Monday, October 20, 2014

Do We Need More Mission Congregations?

What I am about to ask is about as controversial a question as one can ask in the Church. But because I’ve rarely heard it asked, I’ll ask: Do we need more mission congregations? For those who aren’t familiar with all this language, a mission congregation is a new church plant, an upstart. They are organized to serve gatherings of underserved Christians, or to try to make new Christians in secular areas. Church denominations frequently have goals of planting new congregations in new housing developments or suburbs where a church with their “brand” is not yet present.
     Without a doubt, many areas do need church plants, so it would be quite silly to suggest that there is not an absolute need for more church plants. As the population naturally increases, some areas will have enough Christians to merit a congregation of one brand or another. But how many do we need and what church plants are legitimate, if I may be so bold to ask?
     With a few exceptions, mission congregations that aren’t absolutely necessary, can easily do two things that are harmful to the body at large: they market themselves to a particular demographic, creating a competitive atmosphere in the Church; and they create overhead for new congregations, a burden when so many small congregations are struggling to survive and could benefit from partnership. Unless a congregation is one of the exceptions, mission pastors should strongly consider whether they need to be involved in a church plant.
     What are the exceptions? First, if there is an area that does not have a Christian presence, clearly a congregation is needed. Much more discernment would be needed to decide if a particular brand (Lutheran, Presbyterian, Methodist, etc. and various versions therein) is needed, or if a partnership between congregations can be worked out. Second, if an ethnic group that does not speak English (assuming an American context), it will likely need to be served by a pastor of its heritage for a generation or so. Third, if your brand has very particular theological issues at stake, and no congregation in a good distance (say, a 25 miles radius) shares them, a mission congregation may be needed. If there is no confessional or sacramental congregation in 50 miles, a mission congregation may be needed for sure.
     The problems with too many mission congregations are rarely said –who wants to be opposed to mission! – but they should be. Notably, too many mission congregations inevitably create a competitive atmosphere, because they are rarely planted out of pent-up demand. Graduates from seminary want to lead a congregation, so one is organized. This can lead to a less-than-catholic view of worship and fellowship: people are marketed to by demographics and felt needs.

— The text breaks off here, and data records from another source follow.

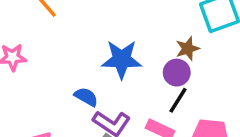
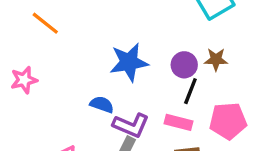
brown star: (188, 49) -> (216, 59), moved, turned 30

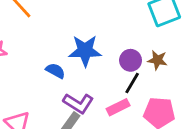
blue semicircle: (102, 104) -> (55, 71), moved
pink rectangle: (179, 122) -> (118, 107), turned -50

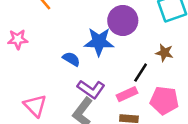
purple circle: (131, 60) -> (123, 20), moved, size x1.5

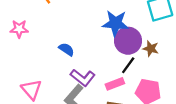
purple circle: (123, 20) -> (128, 41), moved
blue star: (99, 42) -> (116, 23), moved

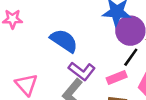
blue semicircle: (66, 49) -> (64, 41), size x1.6

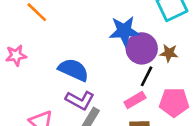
purple L-shape: (82, 71) -> (80, 100), moved

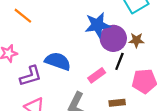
purple L-shape: (80, 100) -> (31, 76), moved, turned -40
pink rectangle: (135, 100) -> (97, 75), moved

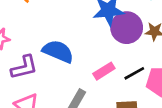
black line: (119, 61) -> (134, 73), moved, turned 36

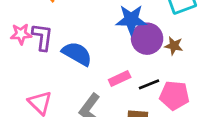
purple L-shape: (24, 67) -> (42, 37), moved, turned -76

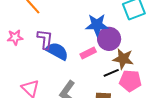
purple L-shape: (42, 37) -> (45, 39), moved
brown star: (174, 46) -> (123, 59), moved, size x1.5
pink rectangle: (120, 78) -> (88, 53), moved

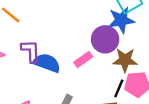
blue star: (97, 25) -> (121, 20), moved
black line: (111, 73) -> (119, 88), moved, turned -35

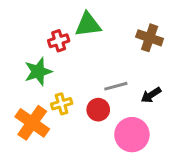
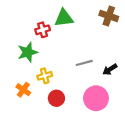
brown cross: (150, 38) -> (109, 16), moved
red circle: (98, 110) -> (56, 98), moved
orange cross: (32, 123) -> (23, 90), size x0.6

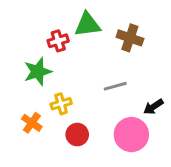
brown cross: (109, 16) -> (130, 38), moved
black arrow: (110, 69) -> (153, 107), moved

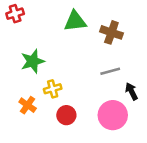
red cross: (58, 41) -> (15, 14), moved
gray line: (115, 86) -> (110, 71), moved
black arrow: (153, 107) -> (132, 91), turned 96

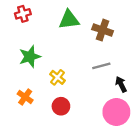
red cross: (15, 14) -> (23, 14), moved
yellow cross: (53, 89) -> (57, 77), moved, turned -35
pink circle: (113, 115) -> (116, 112), moved

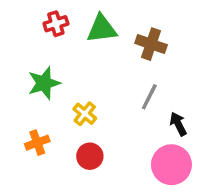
red cross: (23, 14) -> (56, 24), moved
gray line: (101, 66) -> (149, 97), turned -48
orange cross: (25, 97) -> (37, 143), turned 35

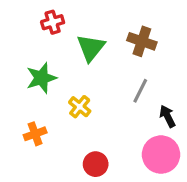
green triangle: (102, 29) -> (91, 48), moved, turned -44
red circle: (90, 156) -> (96, 164), moved

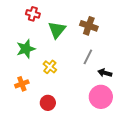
red cross: (53, 22) -> (33, 14), turned 32
black arrow: (167, 116) -> (105, 73), turned -48
red circle: (96, 164) -> (48, 103), moved

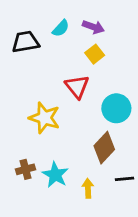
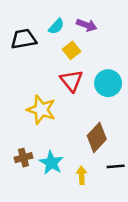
yellow square: (95, 54) -> (71, 50), moved
cyan circle: (116, 108) -> (108, 83), moved

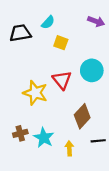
purple arrow: (87, 25) -> (96, 21), moved
yellow square: (71, 50) -> (61, 43), turned -32
red triangle: (71, 81) -> (62, 80), moved

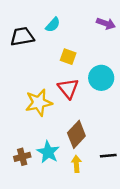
yellow square: (61, 43) -> (68, 57), moved
yellow star: (35, 93) -> (39, 103), turned -30
brown diamond: (82, 116) -> (76, 134), moved
brown cross: (20, 133) -> (22, 157), moved

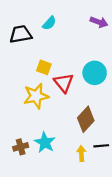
yellow square: (68, 57) -> (44, 67), moved
brown diamond: (76, 134) -> (86, 119), moved
yellow arrow: (76, 164) -> (81, 154), moved

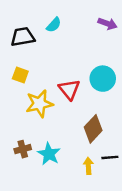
yellow square: (44, 67) -> (20, 75), moved
brown cross: (21, 147) -> (23, 149), moved

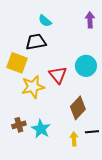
purple arrow: (108, 24) -> (90, 20), turned -112
cyan semicircle: (54, 25) -> (45, 21), turned 88
black trapezoid: (23, 37) -> (36, 42), moved
yellow square: (20, 75) -> (17, 63), size x1.5

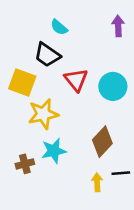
black trapezoid: (36, 42) -> (47, 55), turned -135
red triangle: (58, 75) -> (76, 80), moved
cyan star: (41, 129) -> (54, 151), moved, turned 30

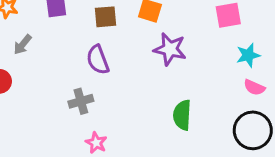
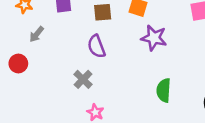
gray cross: (81, 101) -> (83, 79), turned -30

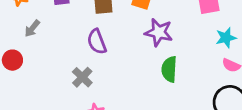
green semicircle: (164, 90) -> (169, 69), moved

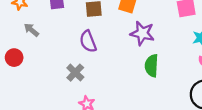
gray arrow: (32, 28) -> (31, 30), turned 91

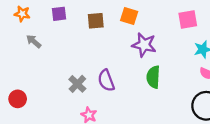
purple semicircle: (88, 41) -> (106, 80), moved
red circle: (14, 58) -> (18, 99), moved

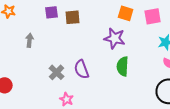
purple square: (59, 14) -> (52, 12), moved
orange square: (129, 16) -> (126, 13), moved
gray arrow: (34, 41) -> (30, 40), moved, turned 56

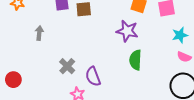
purple semicircle: (82, 69) -> (93, 76), moved

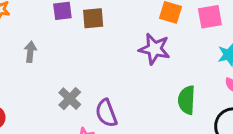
green semicircle: (135, 60) -> (187, 100), moved

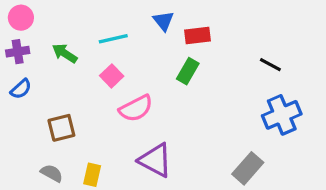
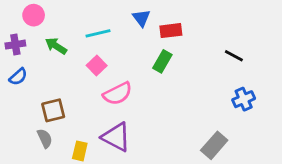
pink circle: (21, 18) -> (34, 15), moved
blue cross: (282, 115) -> (244, 99), size x0.7
purple triangle: (155, 160) -> (116, 137), moved
gray semicircle: (52, 173) -> (45, 138), moved, turned 36

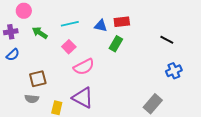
blue triangle: (141, 18) -> (101, 26), moved, turned -40
gray semicircle: (45, 138) -> (32, 99), turned 120

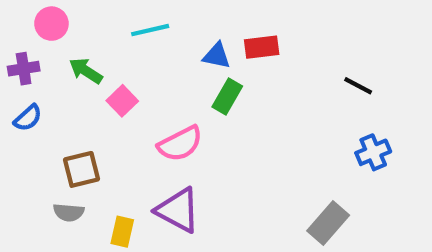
cyan line: (70, 24) -> (150, 30), moved
green rectangle: (116, 44) -> (227, 97), moved
pink square: (69, 47) -> (122, 101), moved

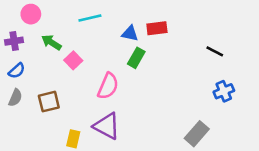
pink semicircle: (180, 144) -> (108, 86), turned -40
gray semicircle: (69, 212) -> (15, 98), moved, turned -72

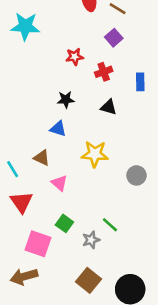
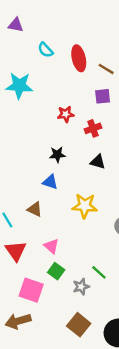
purple square: (114, 38) -> (103, 96), turned 35
pink triangle: (59, 183) -> (51, 246), moved

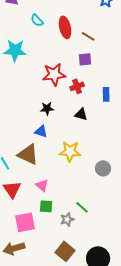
red star: (66, 114) -> (54, 74), size x1.6
brown triangle: (35, 209) -> (28, 154), size x1.6
green square: (56, 271) -> (46, 206), turned -32
pink square: (31, 290) -> (25, 222), turned -30

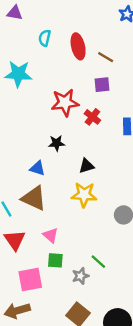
cyan semicircle: (37, 20) -> (45, 38), turned 56
red cross: (77, 86) -> (92, 117), turned -32
black triangle: (81, 114) -> (86, 166), moved, turned -32
blue triangle: (41, 131) -> (37, 168), moved

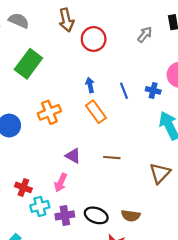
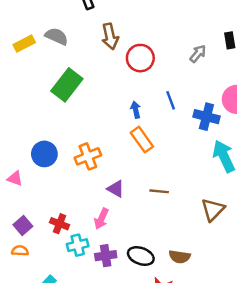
blue cross: (153, 90) -> (206, 117), size x1.5
blue line: (124, 91) -> (171, 100), moved
orange cross: (49, 112) -> (88, 156), moved

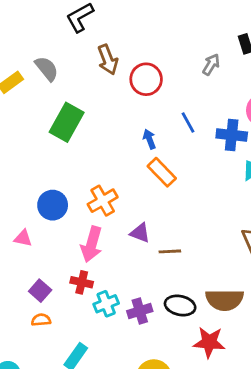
gray semicircle: (57, 36) -> (47, 69), turned 35
brown line: (159, 191) -> (170, 251), moved
pink arrow: (101, 219) -> (92, 244), moved, size x1.4
brown semicircle: (180, 257) -> (225, 300), size x1.5

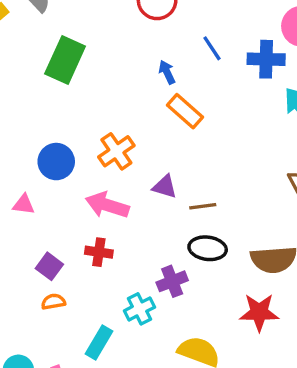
pink arrow: (92, 244) -> (107, 205), turned 96
cyan cross: (106, 304) -> (139, 309), moved
black ellipse: (180, 306) -> (208, 248), moved

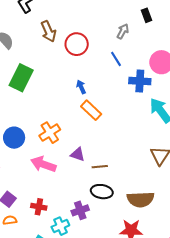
blue line: (212, 48) -> (116, 59), moved
red cross: (99, 252) -> (39, 207), moved

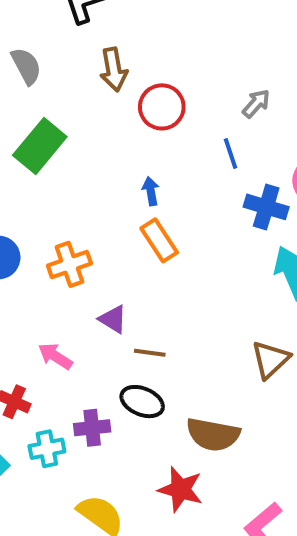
pink arrow: (43, 164) -> (55, 356), moved, size x0.7

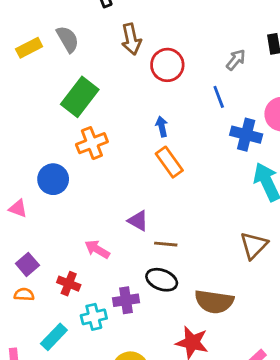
orange cross: (69, 264) -> (92, 143), moved

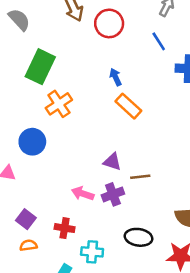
black ellipse: (162, 280) -> (139, 237), moved
purple cross: (126, 300) -> (113, 194), moved
cyan cross: (94, 317) -> (92, 252), turned 30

All of a sudden, mission congregations are appealing to the very people established congregations are losing. But instead of restoring people to catholic worship and teaching, they are recruiting them to something new that may be perilous to their spiritual health, i.e. Purpose-Driven, seeker-sensitive versions of Christianity.
     All of this marketed, demographic research and certainty that “we can reach who others can’t” is happening while churches are hallowing out. Leaders and people that could be engaged in already-established congregations, helping them grow or resurrect, are beginning from scratch somewhere else. And when they do, they take on overhead that the other church already has covered: a building, property insurance, utilities, hymnals, and so on. Instead of the Church coming together, it is breaking apart and competing with itself…all in the name of mission.
     What fuels all of this? The easy answer is typical American methodology: bigger is better and numbers are king. We want to say we have planted so many congregations. I think we also look at the megachurch superstars - Steven Furtick, Mark Driscoll, et. al. - and we believe we can be the next guy to start a church as a Bible study and grow it to a powerhouse.
     But what if the Church at large is contracting in the West? What if, no matter how many mission congregations we plant, the Lord is shrinking his Church, turning it into a mustard seed? Why should we resist it? What makes us think we’re so special that we must grow? Or more to the point, is God’s Kingdom always growing? That seems to be the assumption in all of this, but I know of no reason that it is necessarily true.
     I guess to put some meat on the bones, if I were a bishop and a young man contacted me about starting a mission congregation, I would have to really think about it. Unless it were an ethnic situation or a totally barren community regarding the Church, my answer would probably be, “No.”
     A final proposal: among like-minded (generally like-minded, but not always exactly like-minded) church bodies, it seems that congregations should share as much as they can, but create ordinariates within one congregation. For example, Rome has done this with its Personal Ordinariates, where Anglicans retain Anglican liturgy and practice, but in some cases, have reunited with the Roman Catholic Church. Perhaps a variety of ordinariates can be one congregation for elements of worship, Bible study and outreach, but separate for sacramental purposes. This isn’t a perfect solution, but at least it shares the burden of overhead, saving resources. It also encourages cooperation in the Church instead of competition.

Saturday, June 07, 2014

On Thomas’ Theology of Usefulness

When my former church body issued a new hymnal (or “worship resource” as such things are now called), it contained an iconic image of people in the act of worship. This was not meant to be a literal depiction, but something intended to depict people in worship. Basically, it was stick figures of people with their arms held up, because people holding their arms up has become the ubiquitous image for worshiping God. Anyway, all of that was fine. But then I noticed that one of these iconic images was a person in a wheelchair. 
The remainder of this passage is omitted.